Di pesisir Bukide Timur tinggal warga
sebanyak 475 jiwa, yang sekitar 75 persennya menggantungkan mata
pencariannya sebagai nelayan. Tak heran, hasil tangkapan laut lalu
menjadi harapan hidup masyarakat.
Namun karena kekayaannya pula, tak urung
warga dari luar dan dalam Bukide Timur turut menangkap ikan dengan
cara-cara yang tidak ramah lingkungan, seperti penggunaan pukat.
Demikian pula dengan penggunaan alat kompresor yang berpotensi merusak
terumbu karang.
Padahal selama ini nelayan tradisional Bukide Timur hanya menggunakan alat pancing tradisional kail dan jaring (soma).
Seperti diungkap oleh Sekretaris Desa,
Albar Bulegalangi, kesulitan pelarangan karena selama ini masyarakat
Bukide Timur tidak memiliki aturan kampung yang disepakati bersama oleh
warga.
Keresahan ini lalu mendorong kelompok
nelayan di Bukide Timur, Kaderotang, untuk membentuk penerapan aturan
konservasi dan teknologi perikanan yang ramah lingkungan. Didalamnya
termasuk pelarangan alat tangkap yang merusak terumbu karang dan yang
menyebabkan punahnya anakan ikan.
Seperti mengutip kata-kata Makawowode
(47), Ketua MTK (Majelis Tua Kampung) Bukide Timur, upaya perlindungan
perairan sudah perlu dilakukan karena “jumlah tangkapan ikan semakin
menurun hasilnya.”
Insiatif masyarakat pesisir ini bersambut
dengan fasilitasi dari Konsorsium Nusa Utara (KNU), yang merupakan
kolaborasi perkumpulan Yapeka (Pemberdayaan Masyarakat dan Pendidikan
Konservasi Alam) dan Perkumpulan Sampiri, lewat dukunga pendanaan dari Critical Ecosystem Partnership Fund (CEPF).
Hasilnya, saat ini masyarakat Bukide
Timur telah berhasil menetapkan kawasan konservasi pesisir seluas 442,25
hektar. Terbagi menjadi tiga zonasi, yaitu zona inti yang terlarang
untuk penangkapan ikan (58,45 hektar); zona pemanfaatan (71,12 hektar);
dan zona perikanan berkelanjutan (258,41 hektar). Untuk diketahui, total
kawasan konservasi pesisir di Sangihe yang telah ditetapkan masyarakat
seluas 757,49 hektar meliputi area di pesisir Batuwingkung, Nusa, Bukide
dan Bukide Timur.
Untuk menerapkan aturan, warga
mengidentifikasikan bentuk-bentuk pelanggaran alat tangkap dan lokasi
tangkapan ikan yang dikategorikan dalam beragam pelanggaran ringan
hingga berat, serta berbagai bentuk sanksinya. Adapun penerapan sanksi
teringan berupa teguran, denda sebesar Rp500 ribu hingga Rp4 juta, kerja
sukarela hingga sampai penyitaan alat tangkap dan hasil tangkap.

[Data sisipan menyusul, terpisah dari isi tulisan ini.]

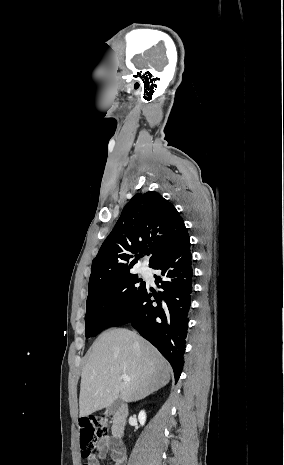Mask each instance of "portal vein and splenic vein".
I'll return each mask as SVG.
<instances>
[{"mask_svg":"<svg viewBox=\"0 0 284 465\" xmlns=\"http://www.w3.org/2000/svg\"><path fill=\"white\" fill-rule=\"evenodd\" d=\"M121 379H123L124 383H130L131 379L128 375H121Z\"/></svg>","mask_w":284,"mask_h":465,"instance_id":"obj_1","label":"portal vein and splenic vein"}]
</instances>
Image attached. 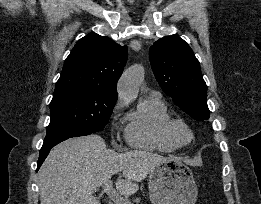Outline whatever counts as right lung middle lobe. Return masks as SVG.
Here are the masks:
<instances>
[{
	"instance_id": "obj_1",
	"label": "right lung middle lobe",
	"mask_w": 261,
	"mask_h": 204,
	"mask_svg": "<svg viewBox=\"0 0 261 204\" xmlns=\"http://www.w3.org/2000/svg\"><path fill=\"white\" fill-rule=\"evenodd\" d=\"M116 101L117 98L88 90L54 95L45 140L102 130L109 121Z\"/></svg>"
}]
</instances>
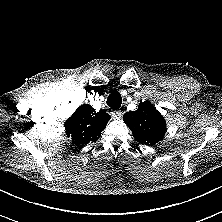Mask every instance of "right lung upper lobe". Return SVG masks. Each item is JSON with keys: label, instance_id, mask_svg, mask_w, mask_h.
I'll list each match as a JSON object with an SVG mask.
<instances>
[{"label": "right lung upper lobe", "instance_id": "1", "mask_svg": "<svg viewBox=\"0 0 222 222\" xmlns=\"http://www.w3.org/2000/svg\"><path fill=\"white\" fill-rule=\"evenodd\" d=\"M110 118L104 110L96 112L90 105L84 104L66 120V135L75 146H84L99 139Z\"/></svg>", "mask_w": 222, "mask_h": 222}]
</instances>
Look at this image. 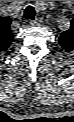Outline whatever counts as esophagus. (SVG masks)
Instances as JSON below:
<instances>
[{"label": "esophagus", "instance_id": "34e87169", "mask_svg": "<svg viewBox=\"0 0 74 122\" xmlns=\"http://www.w3.org/2000/svg\"><path fill=\"white\" fill-rule=\"evenodd\" d=\"M42 23V19L40 17H36L33 21L30 22L31 25H40Z\"/></svg>", "mask_w": 74, "mask_h": 122}]
</instances>
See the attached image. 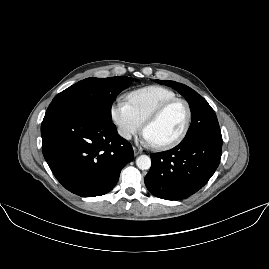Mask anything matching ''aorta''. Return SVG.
<instances>
[{
    "instance_id": "1",
    "label": "aorta",
    "mask_w": 269,
    "mask_h": 269,
    "mask_svg": "<svg viewBox=\"0 0 269 269\" xmlns=\"http://www.w3.org/2000/svg\"><path fill=\"white\" fill-rule=\"evenodd\" d=\"M136 165L140 170H148L151 167V159L147 155H140L136 159Z\"/></svg>"
}]
</instances>
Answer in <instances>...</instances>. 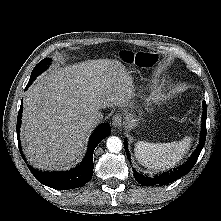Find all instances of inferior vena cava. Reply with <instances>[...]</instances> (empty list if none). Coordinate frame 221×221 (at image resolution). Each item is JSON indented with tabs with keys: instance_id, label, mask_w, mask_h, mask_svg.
Returning <instances> with one entry per match:
<instances>
[{
	"instance_id": "602c4592",
	"label": "inferior vena cava",
	"mask_w": 221,
	"mask_h": 221,
	"mask_svg": "<svg viewBox=\"0 0 221 221\" xmlns=\"http://www.w3.org/2000/svg\"><path fill=\"white\" fill-rule=\"evenodd\" d=\"M103 119V114L101 112H95L88 120V124L94 127Z\"/></svg>"
}]
</instances>
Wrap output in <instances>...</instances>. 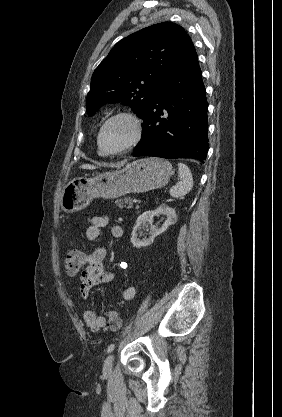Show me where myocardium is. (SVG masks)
I'll use <instances>...</instances> for the list:
<instances>
[{"instance_id": "obj_1", "label": "myocardium", "mask_w": 282, "mask_h": 417, "mask_svg": "<svg viewBox=\"0 0 282 417\" xmlns=\"http://www.w3.org/2000/svg\"><path fill=\"white\" fill-rule=\"evenodd\" d=\"M116 123H125L130 130V135L125 142H123L116 148L106 149L103 145L104 136L107 130ZM141 135L142 129L140 120L133 114L121 112L113 115L104 123V125L100 129L97 144L100 152L103 155H113L135 145L140 140Z\"/></svg>"}]
</instances>
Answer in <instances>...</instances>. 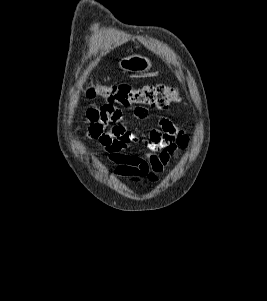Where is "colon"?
Here are the masks:
<instances>
[{
    "instance_id": "1",
    "label": "colon",
    "mask_w": 267,
    "mask_h": 301,
    "mask_svg": "<svg viewBox=\"0 0 267 301\" xmlns=\"http://www.w3.org/2000/svg\"><path fill=\"white\" fill-rule=\"evenodd\" d=\"M88 97L101 96L108 102L129 106L142 104L154 109H167L172 103L180 101L178 91L166 85H146L134 88L130 84L90 85L86 90Z\"/></svg>"
}]
</instances>
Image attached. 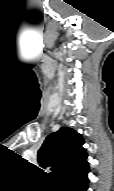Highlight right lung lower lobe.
Instances as JSON below:
<instances>
[{"mask_svg":"<svg viewBox=\"0 0 114 191\" xmlns=\"http://www.w3.org/2000/svg\"><path fill=\"white\" fill-rule=\"evenodd\" d=\"M89 172V168L87 170L81 171L79 173L73 174L69 177H66L59 183L60 191H87L89 180L87 174Z\"/></svg>","mask_w":114,"mask_h":191,"instance_id":"obj_1","label":"right lung lower lobe"}]
</instances>
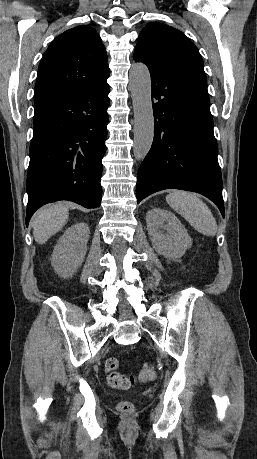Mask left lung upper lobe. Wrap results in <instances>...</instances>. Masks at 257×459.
<instances>
[{"instance_id": "obj_1", "label": "left lung upper lobe", "mask_w": 257, "mask_h": 459, "mask_svg": "<svg viewBox=\"0 0 257 459\" xmlns=\"http://www.w3.org/2000/svg\"><path fill=\"white\" fill-rule=\"evenodd\" d=\"M133 58L145 63L150 72L206 76L196 46L182 32L162 23L152 22L145 26Z\"/></svg>"}]
</instances>
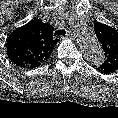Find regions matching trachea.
Listing matches in <instances>:
<instances>
[{
    "instance_id": "1",
    "label": "trachea",
    "mask_w": 118,
    "mask_h": 118,
    "mask_svg": "<svg viewBox=\"0 0 118 118\" xmlns=\"http://www.w3.org/2000/svg\"><path fill=\"white\" fill-rule=\"evenodd\" d=\"M65 34H66V31L63 29H60L54 33V36H65Z\"/></svg>"
}]
</instances>
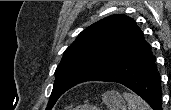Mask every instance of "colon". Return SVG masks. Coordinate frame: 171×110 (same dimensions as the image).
<instances>
[{"mask_svg":"<svg viewBox=\"0 0 171 110\" xmlns=\"http://www.w3.org/2000/svg\"><path fill=\"white\" fill-rule=\"evenodd\" d=\"M73 110H89V109H87L86 106H77L73 108Z\"/></svg>","mask_w":171,"mask_h":110,"instance_id":"5ec220e1","label":"colon"}]
</instances>
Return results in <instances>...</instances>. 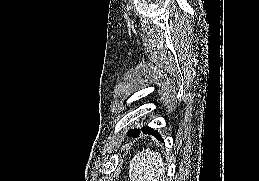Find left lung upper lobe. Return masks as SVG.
<instances>
[{"mask_svg":"<svg viewBox=\"0 0 259 181\" xmlns=\"http://www.w3.org/2000/svg\"><path fill=\"white\" fill-rule=\"evenodd\" d=\"M148 127L147 126H145V127H143L141 130L142 131H144V130H146ZM137 133H140V130L139 129H134V130H131L130 132H129V135H136Z\"/></svg>","mask_w":259,"mask_h":181,"instance_id":"obj_1","label":"left lung upper lobe"}]
</instances>
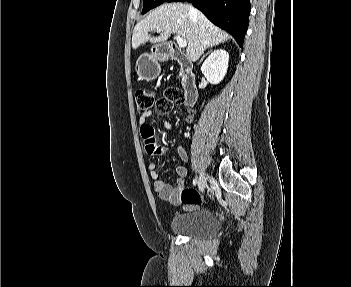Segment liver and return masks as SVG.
Listing matches in <instances>:
<instances>
[{
    "label": "liver",
    "mask_w": 351,
    "mask_h": 287,
    "mask_svg": "<svg viewBox=\"0 0 351 287\" xmlns=\"http://www.w3.org/2000/svg\"><path fill=\"white\" fill-rule=\"evenodd\" d=\"M185 3H167L156 8L139 21L133 30L132 48L150 43L165 42L171 34H177L187 41L186 53L189 59L197 60L206 48L224 43L230 35L213 25L200 11ZM160 33L152 37L150 31Z\"/></svg>",
    "instance_id": "obj_1"
}]
</instances>
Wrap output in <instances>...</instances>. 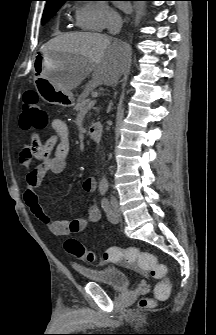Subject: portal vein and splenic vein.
I'll return each mask as SVG.
<instances>
[{
    "mask_svg": "<svg viewBox=\"0 0 216 335\" xmlns=\"http://www.w3.org/2000/svg\"><path fill=\"white\" fill-rule=\"evenodd\" d=\"M96 102H97V100L96 99H94V100H92V101H90L89 102V108H91V107H93L95 104H96Z\"/></svg>",
    "mask_w": 216,
    "mask_h": 335,
    "instance_id": "18ae733b",
    "label": "portal vein and splenic vein"
}]
</instances>
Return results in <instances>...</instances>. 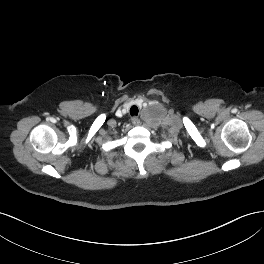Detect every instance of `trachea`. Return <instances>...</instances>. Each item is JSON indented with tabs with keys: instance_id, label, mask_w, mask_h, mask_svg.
<instances>
[{
	"instance_id": "obj_1",
	"label": "trachea",
	"mask_w": 264,
	"mask_h": 264,
	"mask_svg": "<svg viewBox=\"0 0 264 264\" xmlns=\"http://www.w3.org/2000/svg\"><path fill=\"white\" fill-rule=\"evenodd\" d=\"M130 114H131V116H137L138 115V107L137 106H132L131 108H130Z\"/></svg>"
}]
</instances>
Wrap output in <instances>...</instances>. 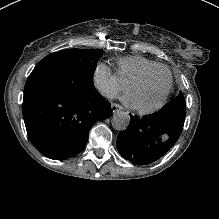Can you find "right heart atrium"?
<instances>
[{
  "instance_id": "obj_1",
  "label": "right heart atrium",
  "mask_w": 219,
  "mask_h": 219,
  "mask_svg": "<svg viewBox=\"0 0 219 219\" xmlns=\"http://www.w3.org/2000/svg\"><path fill=\"white\" fill-rule=\"evenodd\" d=\"M97 88L107 97L113 98L123 90V85L111 69L105 64H98L93 72Z\"/></svg>"
}]
</instances>
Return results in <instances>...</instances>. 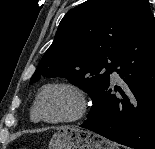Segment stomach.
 Here are the masks:
<instances>
[{"mask_svg":"<svg viewBox=\"0 0 155 149\" xmlns=\"http://www.w3.org/2000/svg\"><path fill=\"white\" fill-rule=\"evenodd\" d=\"M49 149H118L104 137L77 127H61L52 136Z\"/></svg>","mask_w":155,"mask_h":149,"instance_id":"0dacf381","label":"stomach"}]
</instances>
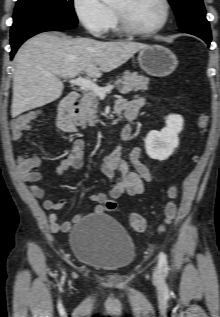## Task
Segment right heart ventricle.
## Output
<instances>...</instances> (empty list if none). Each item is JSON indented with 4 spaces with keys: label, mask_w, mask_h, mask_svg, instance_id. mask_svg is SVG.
Wrapping results in <instances>:
<instances>
[{
    "label": "right heart ventricle",
    "mask_w": 220,
    "mask_h": 317,
    "mask_svg": "<svg viewBox=\"0 0 220 317\" xmlns=\"http://www.w3.org/2000/svg\"><path fill=\"white\" fill-rule=\"evenodd\" d=\"M109 28L111 30H113L114 32H118L117 24H116V21H115V19L113 17V14H112V19H111V23H110Z\"/></svg>",
    "instance_id": "obj_1"
}]
</instances>
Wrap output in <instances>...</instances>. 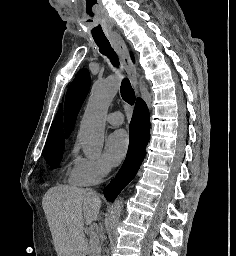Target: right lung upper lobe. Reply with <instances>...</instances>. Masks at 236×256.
<instances>
[{
	"mask_svg": "<svg viewBox=\"0 0 236 256\" xmlns=\"http://www.w3.org/2000/svg\"><path fill=\"white\" fill-rule=\"evenodd\" d=\"M132 59L134 60L133 55L131 54ZM64 140L63 132V123H62V104H60L59 111L55 117V120L52 124L50 135L47 139V142H54Z\"/></svg>",
	"mask_w": 236,
	"mask_h": 256,
	"instance_id": "obj_1",
	"label": "right lung upper lobe"
}]
</instances>
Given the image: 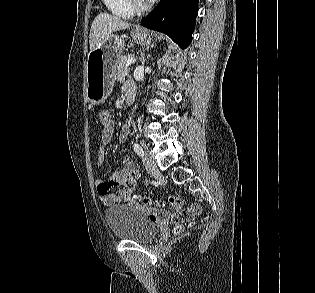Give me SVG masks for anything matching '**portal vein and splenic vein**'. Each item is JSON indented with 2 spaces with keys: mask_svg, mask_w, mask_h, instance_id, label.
I'll use <instances>...</instances> for the list:
<instances>
[{
  "mask_svg": "<svg viewBox=\"0 0 315 293\" xmlns=\"http://www.w3.org/2000/svg\"><path fill=\"white\" fill-rule=\"evenodd\" d=\"M136 59L133 57H129L126 61V66H130L131 64L135 63Z\"/></svg>",
  "mask_w": 315,
  "mask_h": 293,
  "instance_id": "18ae733b",
  "label": "portal vein and splenic vein"
}]
</instances>
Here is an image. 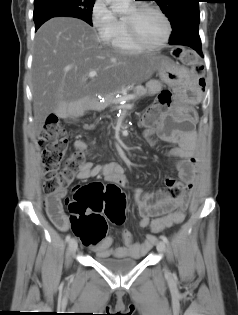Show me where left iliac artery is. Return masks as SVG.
<instances>
[{"mask_svg": "<svg viewBox=\"0 0 238 315\" xmlns=\"http://www.w3.org/2000/svg\"><path fill=\"white\" fill-rule=\"evenodd\" d=\"M160 238L166 243L168 244V239L165 235H161Z\"/></svg>", "mask_w": 238, "mask_h": 315, "instance_id": "left-iliac-artery-1", "label": "left iliac artery"}]
</instances>
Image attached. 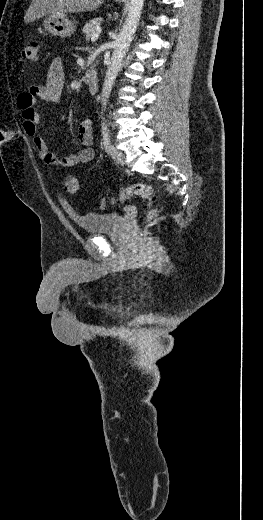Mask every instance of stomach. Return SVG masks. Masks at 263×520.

Semua aturan tersebut lalu dirangkum
dalam Peraturan Kampung No. 02/2017 pada 27 Februari 2017, tentang
Pengelolaan Kawasan Konservasi Pesisir. Peraturan kampung ini pun lalu
disahkan oleh Bupati Kepulauan Sangihe.
Belajar dari Bukide Timur tentang Ketahanan Sosial
Ketahanan sosial merupakan modal penting
bagi masyarakat pesisir pantai maupun masyarakat kepulauan, untuk tetap
tangguh terhadap berbagai perubahan lingkungan maupun perubahan sosial.
Pada dasarnya, pengelola sumberdaya alam amat terkait erat antara
ekosistem dengan sistem sosial; yang diantaranya meliputi organisasi
sosial, teknologi, dan ekonomi (Rambo & Sajise, 1984).
Dalam ekosistem perikanan dibutuhkan
organisasi sosial yang baik untuk menjaga kesadaran masyarakat untuk
melakukan konservasi. Kelompok nelayan Kaderotang memiliki inisiatif
untuk membuat peraturan kampung mengenai konservasi kawasan pesisir (Marine Protected Areas) yang penekanannya pada kapasitas pengorganisasian dan kapasitas pembelajaran (Cinner et al, 2009).
Sistem sosial dalam sektor ekonomi
menjadi dorongan utama untuk membuat zonasi kawasan pesisir
berkelanjutan untuk masa sekarang dam masa depan. Penguatan organisasi
lalu didorong melalui tindakan kolektif komunitas untuk menerjemahkan
dan merespon segala bentuk perubahan terkait sosial dan ekologi.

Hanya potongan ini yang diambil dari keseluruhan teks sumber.